* Data excerpts *
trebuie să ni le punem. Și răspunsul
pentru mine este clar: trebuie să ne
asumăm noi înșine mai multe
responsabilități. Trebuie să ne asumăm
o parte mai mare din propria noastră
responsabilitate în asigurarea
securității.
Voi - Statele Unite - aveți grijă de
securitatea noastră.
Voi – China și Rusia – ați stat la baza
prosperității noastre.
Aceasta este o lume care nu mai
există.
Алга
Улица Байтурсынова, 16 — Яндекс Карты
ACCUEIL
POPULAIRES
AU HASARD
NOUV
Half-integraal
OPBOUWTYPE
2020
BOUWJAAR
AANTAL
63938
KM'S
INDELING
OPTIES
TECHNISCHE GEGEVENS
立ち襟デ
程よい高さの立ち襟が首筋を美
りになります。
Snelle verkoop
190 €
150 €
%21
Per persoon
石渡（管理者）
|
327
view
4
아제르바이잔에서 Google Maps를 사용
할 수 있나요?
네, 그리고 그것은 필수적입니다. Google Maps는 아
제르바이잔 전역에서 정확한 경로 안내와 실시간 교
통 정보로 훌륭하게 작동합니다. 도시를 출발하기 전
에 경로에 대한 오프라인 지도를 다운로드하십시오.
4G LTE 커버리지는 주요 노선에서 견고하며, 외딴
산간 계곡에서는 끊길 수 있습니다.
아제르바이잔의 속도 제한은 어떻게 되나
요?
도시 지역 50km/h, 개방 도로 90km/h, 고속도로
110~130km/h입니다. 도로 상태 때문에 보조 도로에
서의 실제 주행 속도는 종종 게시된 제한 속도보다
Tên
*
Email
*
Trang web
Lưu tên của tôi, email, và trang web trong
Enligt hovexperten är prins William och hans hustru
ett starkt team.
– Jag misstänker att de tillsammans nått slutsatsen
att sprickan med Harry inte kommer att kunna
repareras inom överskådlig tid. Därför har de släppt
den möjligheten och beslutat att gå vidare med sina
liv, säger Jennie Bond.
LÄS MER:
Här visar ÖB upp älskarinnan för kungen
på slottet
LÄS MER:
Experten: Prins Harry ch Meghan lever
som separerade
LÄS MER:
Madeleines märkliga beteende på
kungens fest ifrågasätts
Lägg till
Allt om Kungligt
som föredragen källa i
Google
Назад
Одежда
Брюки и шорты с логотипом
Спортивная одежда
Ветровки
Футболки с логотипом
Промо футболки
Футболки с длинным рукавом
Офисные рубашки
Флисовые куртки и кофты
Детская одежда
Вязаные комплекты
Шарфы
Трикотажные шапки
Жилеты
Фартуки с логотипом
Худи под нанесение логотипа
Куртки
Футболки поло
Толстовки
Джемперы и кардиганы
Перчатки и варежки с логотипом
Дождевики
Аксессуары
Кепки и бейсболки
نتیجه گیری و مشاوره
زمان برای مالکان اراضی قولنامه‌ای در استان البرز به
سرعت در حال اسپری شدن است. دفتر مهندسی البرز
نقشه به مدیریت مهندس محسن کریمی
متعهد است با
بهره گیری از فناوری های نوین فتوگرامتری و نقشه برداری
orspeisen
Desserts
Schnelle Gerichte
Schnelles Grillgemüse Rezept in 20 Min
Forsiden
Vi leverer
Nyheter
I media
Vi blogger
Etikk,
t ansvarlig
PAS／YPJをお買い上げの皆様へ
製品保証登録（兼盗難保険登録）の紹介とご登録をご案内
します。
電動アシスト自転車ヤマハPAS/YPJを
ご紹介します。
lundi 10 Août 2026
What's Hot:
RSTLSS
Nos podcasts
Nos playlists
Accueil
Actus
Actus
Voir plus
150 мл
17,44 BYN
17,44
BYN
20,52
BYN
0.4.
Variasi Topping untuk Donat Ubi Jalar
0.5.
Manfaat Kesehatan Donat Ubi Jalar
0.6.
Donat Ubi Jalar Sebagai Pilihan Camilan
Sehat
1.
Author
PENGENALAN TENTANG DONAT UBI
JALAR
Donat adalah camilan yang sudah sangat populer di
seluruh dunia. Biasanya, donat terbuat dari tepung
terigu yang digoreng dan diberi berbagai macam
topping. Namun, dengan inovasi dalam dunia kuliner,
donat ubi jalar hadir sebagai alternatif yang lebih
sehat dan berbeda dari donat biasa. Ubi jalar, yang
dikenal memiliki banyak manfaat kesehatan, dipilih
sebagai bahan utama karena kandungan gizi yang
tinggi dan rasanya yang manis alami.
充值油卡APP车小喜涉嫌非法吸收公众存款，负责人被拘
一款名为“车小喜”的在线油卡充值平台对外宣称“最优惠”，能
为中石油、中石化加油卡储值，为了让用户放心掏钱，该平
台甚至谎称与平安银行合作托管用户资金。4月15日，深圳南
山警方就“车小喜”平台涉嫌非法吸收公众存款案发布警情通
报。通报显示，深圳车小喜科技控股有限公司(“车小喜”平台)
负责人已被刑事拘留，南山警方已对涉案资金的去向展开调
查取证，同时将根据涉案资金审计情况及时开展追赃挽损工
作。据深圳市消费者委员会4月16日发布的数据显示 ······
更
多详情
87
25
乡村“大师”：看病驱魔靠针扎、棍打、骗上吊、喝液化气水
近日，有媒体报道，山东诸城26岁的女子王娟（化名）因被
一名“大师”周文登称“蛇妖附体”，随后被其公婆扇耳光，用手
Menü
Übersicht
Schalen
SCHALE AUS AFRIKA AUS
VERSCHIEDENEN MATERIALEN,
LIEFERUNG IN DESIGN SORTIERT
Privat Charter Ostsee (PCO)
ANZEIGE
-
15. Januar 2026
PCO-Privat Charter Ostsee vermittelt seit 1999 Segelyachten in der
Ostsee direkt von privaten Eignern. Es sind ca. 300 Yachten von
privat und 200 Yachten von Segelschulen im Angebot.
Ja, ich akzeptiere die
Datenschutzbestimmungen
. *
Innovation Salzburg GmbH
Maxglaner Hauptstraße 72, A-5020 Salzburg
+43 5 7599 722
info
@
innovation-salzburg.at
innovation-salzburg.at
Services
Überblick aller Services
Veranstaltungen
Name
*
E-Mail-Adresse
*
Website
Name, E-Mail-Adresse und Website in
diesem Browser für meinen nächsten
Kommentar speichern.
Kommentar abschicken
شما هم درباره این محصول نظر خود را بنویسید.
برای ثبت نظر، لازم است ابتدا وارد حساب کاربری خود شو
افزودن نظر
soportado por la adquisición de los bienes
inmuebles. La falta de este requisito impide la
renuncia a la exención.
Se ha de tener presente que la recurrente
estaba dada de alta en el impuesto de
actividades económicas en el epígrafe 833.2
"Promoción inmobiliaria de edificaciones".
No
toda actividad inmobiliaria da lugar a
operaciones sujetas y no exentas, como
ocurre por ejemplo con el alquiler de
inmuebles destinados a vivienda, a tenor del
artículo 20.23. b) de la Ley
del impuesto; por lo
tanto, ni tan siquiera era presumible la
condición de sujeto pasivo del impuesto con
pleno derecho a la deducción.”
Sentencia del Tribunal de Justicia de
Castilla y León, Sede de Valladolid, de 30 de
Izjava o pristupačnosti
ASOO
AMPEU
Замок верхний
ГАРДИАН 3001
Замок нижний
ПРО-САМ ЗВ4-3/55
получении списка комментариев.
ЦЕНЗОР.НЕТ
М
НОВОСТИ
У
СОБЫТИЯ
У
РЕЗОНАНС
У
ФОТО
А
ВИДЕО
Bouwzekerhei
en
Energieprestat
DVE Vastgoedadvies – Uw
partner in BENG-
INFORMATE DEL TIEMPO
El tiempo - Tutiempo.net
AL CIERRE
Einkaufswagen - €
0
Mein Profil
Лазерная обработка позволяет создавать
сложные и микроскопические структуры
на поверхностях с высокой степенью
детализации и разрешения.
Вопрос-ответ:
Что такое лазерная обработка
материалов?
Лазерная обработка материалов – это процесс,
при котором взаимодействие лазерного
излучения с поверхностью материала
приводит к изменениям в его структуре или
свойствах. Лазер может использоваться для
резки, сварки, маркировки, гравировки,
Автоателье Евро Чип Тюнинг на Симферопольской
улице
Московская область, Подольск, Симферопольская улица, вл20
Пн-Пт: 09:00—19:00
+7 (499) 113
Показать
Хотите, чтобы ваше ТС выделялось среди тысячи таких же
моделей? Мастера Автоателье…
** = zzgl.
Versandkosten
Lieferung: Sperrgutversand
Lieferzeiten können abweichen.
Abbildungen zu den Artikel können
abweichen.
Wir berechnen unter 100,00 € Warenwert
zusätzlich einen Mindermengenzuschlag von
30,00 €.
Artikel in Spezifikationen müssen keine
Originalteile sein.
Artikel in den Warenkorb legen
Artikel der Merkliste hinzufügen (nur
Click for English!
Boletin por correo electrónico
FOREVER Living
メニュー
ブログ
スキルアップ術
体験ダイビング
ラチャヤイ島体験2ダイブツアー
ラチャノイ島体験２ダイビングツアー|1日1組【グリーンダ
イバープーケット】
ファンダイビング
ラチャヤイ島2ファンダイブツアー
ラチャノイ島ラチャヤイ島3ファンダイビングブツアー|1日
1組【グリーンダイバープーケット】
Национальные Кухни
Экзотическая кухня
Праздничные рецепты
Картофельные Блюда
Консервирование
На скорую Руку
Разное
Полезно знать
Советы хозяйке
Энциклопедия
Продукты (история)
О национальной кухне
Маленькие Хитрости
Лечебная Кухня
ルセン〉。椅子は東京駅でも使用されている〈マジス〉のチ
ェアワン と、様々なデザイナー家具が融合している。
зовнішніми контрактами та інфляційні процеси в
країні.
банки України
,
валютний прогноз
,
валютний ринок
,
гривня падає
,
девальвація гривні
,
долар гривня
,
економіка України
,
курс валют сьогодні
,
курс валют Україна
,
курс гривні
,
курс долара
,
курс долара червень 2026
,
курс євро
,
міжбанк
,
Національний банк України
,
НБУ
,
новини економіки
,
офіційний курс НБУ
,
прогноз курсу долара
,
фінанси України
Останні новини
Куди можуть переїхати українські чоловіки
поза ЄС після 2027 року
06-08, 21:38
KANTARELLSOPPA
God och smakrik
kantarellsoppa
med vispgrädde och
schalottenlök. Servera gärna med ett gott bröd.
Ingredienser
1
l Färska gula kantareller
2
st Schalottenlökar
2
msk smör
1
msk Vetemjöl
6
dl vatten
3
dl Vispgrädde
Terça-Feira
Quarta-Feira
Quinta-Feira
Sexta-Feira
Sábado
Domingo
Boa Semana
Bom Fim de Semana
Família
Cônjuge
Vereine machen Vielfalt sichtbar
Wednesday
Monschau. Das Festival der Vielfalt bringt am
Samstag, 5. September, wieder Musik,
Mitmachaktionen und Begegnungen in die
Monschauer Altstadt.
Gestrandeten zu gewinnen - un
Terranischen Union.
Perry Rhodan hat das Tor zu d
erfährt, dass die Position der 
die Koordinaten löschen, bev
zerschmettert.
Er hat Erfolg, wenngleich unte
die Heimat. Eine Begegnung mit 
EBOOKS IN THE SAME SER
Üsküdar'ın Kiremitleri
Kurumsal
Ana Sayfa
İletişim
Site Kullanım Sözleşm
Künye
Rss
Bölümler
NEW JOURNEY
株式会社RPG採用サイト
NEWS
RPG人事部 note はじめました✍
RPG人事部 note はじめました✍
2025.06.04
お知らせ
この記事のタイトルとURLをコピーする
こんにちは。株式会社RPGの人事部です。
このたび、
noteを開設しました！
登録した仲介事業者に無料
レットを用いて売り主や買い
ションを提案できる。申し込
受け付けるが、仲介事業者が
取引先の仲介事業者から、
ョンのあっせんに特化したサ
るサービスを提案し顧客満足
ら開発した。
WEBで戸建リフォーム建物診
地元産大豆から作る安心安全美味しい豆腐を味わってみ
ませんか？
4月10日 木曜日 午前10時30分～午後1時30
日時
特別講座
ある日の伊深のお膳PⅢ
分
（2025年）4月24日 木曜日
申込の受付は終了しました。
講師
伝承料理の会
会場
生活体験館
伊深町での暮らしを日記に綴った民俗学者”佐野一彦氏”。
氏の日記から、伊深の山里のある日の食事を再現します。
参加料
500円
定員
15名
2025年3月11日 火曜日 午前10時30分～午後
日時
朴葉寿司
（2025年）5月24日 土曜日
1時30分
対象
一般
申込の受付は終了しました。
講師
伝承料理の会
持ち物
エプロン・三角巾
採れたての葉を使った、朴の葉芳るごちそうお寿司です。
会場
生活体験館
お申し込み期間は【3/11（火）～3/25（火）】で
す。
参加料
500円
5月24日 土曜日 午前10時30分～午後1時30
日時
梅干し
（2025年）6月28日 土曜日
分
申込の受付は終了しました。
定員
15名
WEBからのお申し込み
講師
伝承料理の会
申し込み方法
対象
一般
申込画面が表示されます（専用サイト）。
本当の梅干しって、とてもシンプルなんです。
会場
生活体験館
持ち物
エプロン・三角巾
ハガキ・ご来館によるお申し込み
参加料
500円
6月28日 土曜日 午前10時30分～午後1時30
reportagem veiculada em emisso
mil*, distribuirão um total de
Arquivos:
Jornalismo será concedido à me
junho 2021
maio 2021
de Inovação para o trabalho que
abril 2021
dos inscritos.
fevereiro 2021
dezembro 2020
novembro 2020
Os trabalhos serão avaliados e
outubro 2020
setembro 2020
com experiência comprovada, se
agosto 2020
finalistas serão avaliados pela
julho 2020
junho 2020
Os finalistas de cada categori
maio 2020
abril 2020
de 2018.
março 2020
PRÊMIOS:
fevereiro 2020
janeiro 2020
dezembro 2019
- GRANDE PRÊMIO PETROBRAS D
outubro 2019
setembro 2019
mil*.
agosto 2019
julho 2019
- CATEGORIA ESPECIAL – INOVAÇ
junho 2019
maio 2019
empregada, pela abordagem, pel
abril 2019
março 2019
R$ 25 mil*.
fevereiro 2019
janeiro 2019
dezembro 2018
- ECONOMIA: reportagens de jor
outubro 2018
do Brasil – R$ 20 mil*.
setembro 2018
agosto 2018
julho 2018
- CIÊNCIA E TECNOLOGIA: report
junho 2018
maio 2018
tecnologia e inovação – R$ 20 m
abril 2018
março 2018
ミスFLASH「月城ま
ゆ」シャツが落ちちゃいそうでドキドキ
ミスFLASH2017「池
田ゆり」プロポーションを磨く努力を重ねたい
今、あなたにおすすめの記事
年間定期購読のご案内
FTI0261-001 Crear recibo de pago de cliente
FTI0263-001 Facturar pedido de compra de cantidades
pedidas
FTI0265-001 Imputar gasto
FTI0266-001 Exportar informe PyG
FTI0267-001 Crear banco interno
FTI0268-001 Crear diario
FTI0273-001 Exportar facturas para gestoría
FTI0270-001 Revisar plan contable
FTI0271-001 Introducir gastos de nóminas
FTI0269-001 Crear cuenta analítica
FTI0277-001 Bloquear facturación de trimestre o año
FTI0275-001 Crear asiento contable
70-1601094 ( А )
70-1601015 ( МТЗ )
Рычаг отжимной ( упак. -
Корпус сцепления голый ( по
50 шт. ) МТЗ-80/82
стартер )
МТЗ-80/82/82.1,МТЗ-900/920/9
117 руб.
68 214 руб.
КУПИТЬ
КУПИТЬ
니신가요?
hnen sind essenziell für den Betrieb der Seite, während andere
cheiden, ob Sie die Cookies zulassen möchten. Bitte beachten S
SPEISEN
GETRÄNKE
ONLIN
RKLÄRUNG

* Directions for this task *
Copy back the listing above exactly, but only from the line with "PENGENALAN TENTANG DONAT UBI" through the line with "topping. Namun, dengan", both ends included.

* Result below *
PENGENALAN TENTANG DONAT UBI
JALAR
Donat adalah camilan yang sudah sangat populer di
seluruh dunia. Biasanya, donat terbuat dari tepung
terigu yang digoreng dan diberi berbagai macam
topping. Namun, dengan inovasi dalam dunia kuliner,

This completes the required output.